A broader consideration of the morphofunctional organization and fossil evidence that can be applied to a diversity of theropods suggests that the dietary assignments that have been proposed in the recent past are, in many instances, open to doubt. Furthermore, in each of these theropod taxa, gastralia are known to be present, indicating that these animals had the potential to use cuirassal aspiration as a component of their respiratory repertoire. It is only among the more derived avialians that a large thoracic keel evolves, gastralia are lost, the ventral pelvic bones separate along the midline and the tail becomes so abbreviated that it forms a pygostyle – a suite of structural modifications that allow true birds to retain a bipedal pose and locomotor capacity in the complete absence of a cantilever tail.
CONCLUSIONS
The range of anatomical configurations exhibited by the entire dinosaurian clade includes obligate bipedality, facultative bipedality and quadrupedality, and obligate quadrupedality. These locomotor postures are co-dependent on the positioning of the gut (and its mass), as well as general pelvic construction, irrespective of the respiratory system. The structural adaptations associated with the feeding apparatus have a direct bearing on diet and gut structure in these animals, which in turn influences the balance and pose of the body. Inferences about the dietary preferences of these animals require a holistic approach that incorporates jaw morphology, tooth shape, skull size, body proportions, locomotor mechanics, limb functionality and, rarely, the fortuitous discovery of fossilized gut contents. Using this range of criteria, there is justification to doubt the scoring of the diets assigned to the various theropod subclades considered by Macaluso & Tschopp (2018). There is also clear anatomical evidence that contradicts the assignment of respiratory mechanisms among theropod dinosaurs proposed by Macaluso & Tschopp (2018).
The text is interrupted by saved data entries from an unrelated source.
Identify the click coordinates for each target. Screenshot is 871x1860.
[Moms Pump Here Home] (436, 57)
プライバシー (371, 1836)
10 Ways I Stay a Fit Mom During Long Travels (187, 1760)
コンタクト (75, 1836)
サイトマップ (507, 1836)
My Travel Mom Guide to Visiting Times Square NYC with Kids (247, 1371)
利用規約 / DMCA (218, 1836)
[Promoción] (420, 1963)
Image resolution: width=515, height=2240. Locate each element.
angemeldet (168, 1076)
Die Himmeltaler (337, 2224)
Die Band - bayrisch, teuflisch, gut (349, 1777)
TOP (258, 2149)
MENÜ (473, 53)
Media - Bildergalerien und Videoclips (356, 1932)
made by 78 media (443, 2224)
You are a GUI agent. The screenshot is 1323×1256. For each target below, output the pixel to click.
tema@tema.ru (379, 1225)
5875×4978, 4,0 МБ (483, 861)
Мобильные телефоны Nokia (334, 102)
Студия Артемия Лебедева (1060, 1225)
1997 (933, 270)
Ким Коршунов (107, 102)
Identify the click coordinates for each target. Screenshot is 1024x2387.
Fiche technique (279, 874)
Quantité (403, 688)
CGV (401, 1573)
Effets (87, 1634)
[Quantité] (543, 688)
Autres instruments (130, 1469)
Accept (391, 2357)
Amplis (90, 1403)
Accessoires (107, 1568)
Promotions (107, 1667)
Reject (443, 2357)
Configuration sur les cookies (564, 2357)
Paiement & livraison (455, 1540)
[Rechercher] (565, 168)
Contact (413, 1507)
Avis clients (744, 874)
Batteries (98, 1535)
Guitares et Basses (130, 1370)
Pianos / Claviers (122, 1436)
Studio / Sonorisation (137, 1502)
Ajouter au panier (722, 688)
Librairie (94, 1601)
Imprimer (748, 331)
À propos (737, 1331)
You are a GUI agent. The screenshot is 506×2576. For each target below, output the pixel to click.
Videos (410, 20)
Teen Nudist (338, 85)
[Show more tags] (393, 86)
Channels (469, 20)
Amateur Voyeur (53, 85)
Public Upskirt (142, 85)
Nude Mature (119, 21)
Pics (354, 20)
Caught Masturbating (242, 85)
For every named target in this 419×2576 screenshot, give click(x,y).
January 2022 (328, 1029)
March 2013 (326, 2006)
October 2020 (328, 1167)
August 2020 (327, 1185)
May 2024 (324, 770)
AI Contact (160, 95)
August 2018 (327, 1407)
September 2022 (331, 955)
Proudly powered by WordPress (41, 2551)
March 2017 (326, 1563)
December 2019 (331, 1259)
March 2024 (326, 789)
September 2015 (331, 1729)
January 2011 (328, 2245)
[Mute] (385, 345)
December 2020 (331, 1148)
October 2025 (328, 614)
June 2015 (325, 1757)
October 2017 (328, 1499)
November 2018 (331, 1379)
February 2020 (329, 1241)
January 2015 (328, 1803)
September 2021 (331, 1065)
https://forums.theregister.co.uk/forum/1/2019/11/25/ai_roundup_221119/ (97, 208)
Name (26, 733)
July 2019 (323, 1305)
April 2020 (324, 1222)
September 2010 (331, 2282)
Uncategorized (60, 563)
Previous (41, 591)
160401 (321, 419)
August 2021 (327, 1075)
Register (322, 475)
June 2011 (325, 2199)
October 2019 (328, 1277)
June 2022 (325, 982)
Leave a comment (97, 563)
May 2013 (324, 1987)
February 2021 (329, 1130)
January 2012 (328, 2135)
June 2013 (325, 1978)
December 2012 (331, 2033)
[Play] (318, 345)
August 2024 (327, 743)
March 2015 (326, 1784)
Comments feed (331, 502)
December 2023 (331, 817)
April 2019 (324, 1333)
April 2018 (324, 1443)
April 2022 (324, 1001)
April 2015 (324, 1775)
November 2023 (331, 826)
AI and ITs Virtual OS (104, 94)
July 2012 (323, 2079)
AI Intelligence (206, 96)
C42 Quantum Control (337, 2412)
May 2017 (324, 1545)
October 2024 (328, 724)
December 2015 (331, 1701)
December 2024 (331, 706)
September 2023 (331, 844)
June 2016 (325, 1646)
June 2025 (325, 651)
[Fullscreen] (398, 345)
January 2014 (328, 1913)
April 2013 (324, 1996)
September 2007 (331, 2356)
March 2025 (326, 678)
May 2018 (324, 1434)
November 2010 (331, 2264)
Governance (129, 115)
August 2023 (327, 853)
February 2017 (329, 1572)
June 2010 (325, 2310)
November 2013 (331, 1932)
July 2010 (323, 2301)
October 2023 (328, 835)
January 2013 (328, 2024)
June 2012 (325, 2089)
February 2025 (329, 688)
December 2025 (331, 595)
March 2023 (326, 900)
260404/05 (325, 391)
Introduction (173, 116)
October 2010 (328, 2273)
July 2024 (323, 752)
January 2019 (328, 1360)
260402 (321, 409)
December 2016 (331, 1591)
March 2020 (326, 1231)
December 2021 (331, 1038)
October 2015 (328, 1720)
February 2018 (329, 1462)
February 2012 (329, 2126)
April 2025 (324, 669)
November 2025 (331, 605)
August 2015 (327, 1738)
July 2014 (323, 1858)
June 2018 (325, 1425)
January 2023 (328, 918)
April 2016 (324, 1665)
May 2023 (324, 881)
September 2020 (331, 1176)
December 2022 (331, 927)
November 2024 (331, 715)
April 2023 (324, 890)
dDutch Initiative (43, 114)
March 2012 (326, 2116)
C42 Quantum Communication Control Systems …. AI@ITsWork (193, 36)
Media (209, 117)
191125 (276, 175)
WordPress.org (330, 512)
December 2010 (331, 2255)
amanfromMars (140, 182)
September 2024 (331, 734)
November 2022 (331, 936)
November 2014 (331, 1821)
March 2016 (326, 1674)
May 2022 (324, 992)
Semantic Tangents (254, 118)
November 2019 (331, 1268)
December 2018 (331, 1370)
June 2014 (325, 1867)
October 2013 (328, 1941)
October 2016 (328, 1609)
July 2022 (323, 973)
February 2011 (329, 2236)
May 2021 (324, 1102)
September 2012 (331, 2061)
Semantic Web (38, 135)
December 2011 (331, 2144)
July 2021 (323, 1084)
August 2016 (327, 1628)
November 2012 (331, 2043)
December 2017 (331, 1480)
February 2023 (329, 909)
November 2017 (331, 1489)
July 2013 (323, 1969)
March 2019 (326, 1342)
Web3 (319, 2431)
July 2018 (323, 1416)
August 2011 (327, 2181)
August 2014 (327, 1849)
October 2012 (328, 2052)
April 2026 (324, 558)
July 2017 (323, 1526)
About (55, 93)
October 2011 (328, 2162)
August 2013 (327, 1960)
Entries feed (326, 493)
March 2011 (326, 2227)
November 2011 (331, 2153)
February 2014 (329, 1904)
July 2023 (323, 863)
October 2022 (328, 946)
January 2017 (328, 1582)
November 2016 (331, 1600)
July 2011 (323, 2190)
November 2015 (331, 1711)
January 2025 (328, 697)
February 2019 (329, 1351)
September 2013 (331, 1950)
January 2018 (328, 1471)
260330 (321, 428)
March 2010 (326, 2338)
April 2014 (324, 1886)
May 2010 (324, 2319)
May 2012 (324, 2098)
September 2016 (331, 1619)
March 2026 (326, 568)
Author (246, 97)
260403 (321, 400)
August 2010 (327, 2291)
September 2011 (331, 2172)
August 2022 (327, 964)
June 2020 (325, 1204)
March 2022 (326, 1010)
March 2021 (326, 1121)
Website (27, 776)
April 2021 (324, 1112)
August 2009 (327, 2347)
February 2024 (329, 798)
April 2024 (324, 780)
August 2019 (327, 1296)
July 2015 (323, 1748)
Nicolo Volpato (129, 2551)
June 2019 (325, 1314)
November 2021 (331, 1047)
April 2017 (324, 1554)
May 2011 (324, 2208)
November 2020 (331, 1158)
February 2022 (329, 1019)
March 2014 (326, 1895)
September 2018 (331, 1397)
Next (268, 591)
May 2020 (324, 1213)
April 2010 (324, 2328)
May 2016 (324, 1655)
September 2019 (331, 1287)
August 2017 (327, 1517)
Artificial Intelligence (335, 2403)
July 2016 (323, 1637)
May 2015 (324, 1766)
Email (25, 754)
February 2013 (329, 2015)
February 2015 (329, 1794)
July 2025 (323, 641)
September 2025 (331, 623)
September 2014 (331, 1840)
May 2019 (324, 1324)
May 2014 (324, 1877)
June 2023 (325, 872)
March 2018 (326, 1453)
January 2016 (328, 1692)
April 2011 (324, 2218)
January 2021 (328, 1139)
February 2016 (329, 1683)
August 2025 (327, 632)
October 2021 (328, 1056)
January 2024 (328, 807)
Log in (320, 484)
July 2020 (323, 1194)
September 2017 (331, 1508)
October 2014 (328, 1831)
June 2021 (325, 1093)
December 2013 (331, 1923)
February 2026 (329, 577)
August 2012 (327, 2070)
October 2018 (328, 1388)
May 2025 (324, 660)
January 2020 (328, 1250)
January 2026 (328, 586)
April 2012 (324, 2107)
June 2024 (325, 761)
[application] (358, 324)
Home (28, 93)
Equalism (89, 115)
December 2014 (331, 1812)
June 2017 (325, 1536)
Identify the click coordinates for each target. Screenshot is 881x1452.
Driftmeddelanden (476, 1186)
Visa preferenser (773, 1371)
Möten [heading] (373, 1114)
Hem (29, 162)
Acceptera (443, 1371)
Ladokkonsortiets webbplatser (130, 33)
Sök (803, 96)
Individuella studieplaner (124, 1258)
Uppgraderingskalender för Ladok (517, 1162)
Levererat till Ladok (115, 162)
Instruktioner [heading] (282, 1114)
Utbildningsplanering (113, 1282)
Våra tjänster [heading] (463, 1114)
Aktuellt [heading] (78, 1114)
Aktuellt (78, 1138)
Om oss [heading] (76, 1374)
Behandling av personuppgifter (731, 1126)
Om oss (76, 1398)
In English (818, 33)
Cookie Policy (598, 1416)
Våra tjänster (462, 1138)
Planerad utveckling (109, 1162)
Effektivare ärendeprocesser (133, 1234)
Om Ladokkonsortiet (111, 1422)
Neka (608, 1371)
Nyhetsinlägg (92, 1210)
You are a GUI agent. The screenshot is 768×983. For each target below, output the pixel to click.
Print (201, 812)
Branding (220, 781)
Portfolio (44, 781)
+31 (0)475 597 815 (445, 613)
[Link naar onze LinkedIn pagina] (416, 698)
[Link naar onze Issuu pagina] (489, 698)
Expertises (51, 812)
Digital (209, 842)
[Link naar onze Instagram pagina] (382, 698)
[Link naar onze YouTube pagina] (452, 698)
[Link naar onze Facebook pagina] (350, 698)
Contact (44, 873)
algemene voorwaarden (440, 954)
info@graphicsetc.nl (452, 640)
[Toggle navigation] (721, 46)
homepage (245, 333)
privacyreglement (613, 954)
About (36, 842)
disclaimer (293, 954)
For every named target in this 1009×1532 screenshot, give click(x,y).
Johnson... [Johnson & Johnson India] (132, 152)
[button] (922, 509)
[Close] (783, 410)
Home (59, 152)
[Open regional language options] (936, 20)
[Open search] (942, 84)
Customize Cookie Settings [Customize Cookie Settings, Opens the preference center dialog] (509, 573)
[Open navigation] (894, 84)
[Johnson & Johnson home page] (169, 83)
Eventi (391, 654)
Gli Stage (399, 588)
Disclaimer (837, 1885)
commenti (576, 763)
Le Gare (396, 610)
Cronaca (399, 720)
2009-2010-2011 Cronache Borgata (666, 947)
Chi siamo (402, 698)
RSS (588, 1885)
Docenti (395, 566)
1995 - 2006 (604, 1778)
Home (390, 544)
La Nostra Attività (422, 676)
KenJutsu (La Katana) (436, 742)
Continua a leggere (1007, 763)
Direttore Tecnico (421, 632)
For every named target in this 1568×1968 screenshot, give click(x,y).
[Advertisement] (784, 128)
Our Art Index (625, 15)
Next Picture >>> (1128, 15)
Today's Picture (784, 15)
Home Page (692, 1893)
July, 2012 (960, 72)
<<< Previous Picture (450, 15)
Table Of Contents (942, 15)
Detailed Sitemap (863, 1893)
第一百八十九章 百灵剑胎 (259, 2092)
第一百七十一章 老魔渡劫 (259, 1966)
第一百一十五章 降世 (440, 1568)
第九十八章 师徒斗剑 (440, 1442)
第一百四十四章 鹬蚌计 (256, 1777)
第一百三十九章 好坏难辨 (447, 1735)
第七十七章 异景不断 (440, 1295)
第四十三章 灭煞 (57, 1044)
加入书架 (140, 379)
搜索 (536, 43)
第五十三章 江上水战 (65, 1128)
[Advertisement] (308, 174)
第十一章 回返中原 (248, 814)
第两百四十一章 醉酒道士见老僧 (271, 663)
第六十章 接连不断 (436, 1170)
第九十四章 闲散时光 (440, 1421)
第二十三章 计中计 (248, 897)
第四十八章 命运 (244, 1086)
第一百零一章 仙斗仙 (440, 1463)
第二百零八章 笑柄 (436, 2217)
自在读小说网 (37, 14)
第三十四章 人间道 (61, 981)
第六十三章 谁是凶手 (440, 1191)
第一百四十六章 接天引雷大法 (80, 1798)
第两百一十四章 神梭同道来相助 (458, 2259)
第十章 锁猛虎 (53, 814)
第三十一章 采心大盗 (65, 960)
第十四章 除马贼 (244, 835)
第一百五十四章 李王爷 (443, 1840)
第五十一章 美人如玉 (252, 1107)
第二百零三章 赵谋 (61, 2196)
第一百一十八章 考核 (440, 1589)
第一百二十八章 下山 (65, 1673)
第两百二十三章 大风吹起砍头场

Drawing broad physiological and functional comparisons between such disparate body forms as ornithischians, sauropodomorphs and theropods risks conflations and/or misunderstandings. Even among closely related and persistently bipedal theropod dinosaurs that all possess gastralia (and by implication cuirassal aspiration), taxa are variously specialized. Some (e.g. ornithomimids) reduce their dentitions, leading to the evolution of a bird-like keratinous beak/bill; some (e.g. therizinosaurs) shorten and reduce the mass of the tail and, consequently, partially or completely retrovert the pubis; some (e.g. ‘paravialians’) modify the pose of the hindlimb through the evolution of a suspension-style femur and alter the musculature that protracts and retracts the legs. However, these configurations are not consistent across all taxa and instead indicate a suite of adaptive morphologies that require explanation in light of the total body plan and a range of additional evidence that enhances the interpretation of the putative biology of each subclade ( Fig. 28 View Figure 28 ). The evidence available cannot be used to support the notion that there is a consistent, phylogenetically mappable, pattern implying that the aspiratory mechanism was the sole ‘evolutionary driver’ of pelvic morphology among dinosaurs, as argued by Macaluso & Tschopp (2018).